- Task requirements: For each line in the data below that has the word "бампера", copy that line.

---- Task input

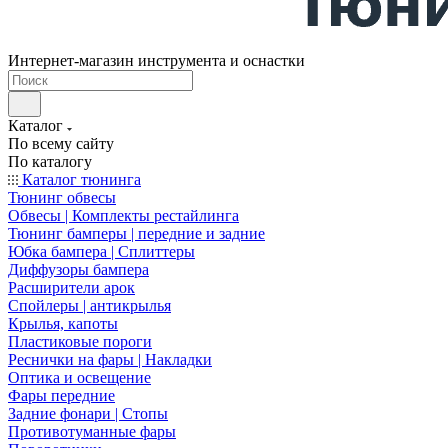
Интернет-магазин инструмента и оснастки
Каталог
По всему сайту
По каталогу
Каталог тюнинга
Тюнинг обвесы
Обвесы | Комплекты рестайлинга
Тюнинг бамперы | передние и задние
Юбка бампера | Сплиттеры
Диффузоры бампера
Расширители арок
Спойлеры | антикрылья
Крылья, капоты
Пластиковые пороги
Реснички на фары | Накладки
Оптика и освещение
Фары передние
Задние фонари | Стопы
Противотуманные фары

--------

- Reply:
Юбка бампера | Сплиттеры
Диффузоры бампера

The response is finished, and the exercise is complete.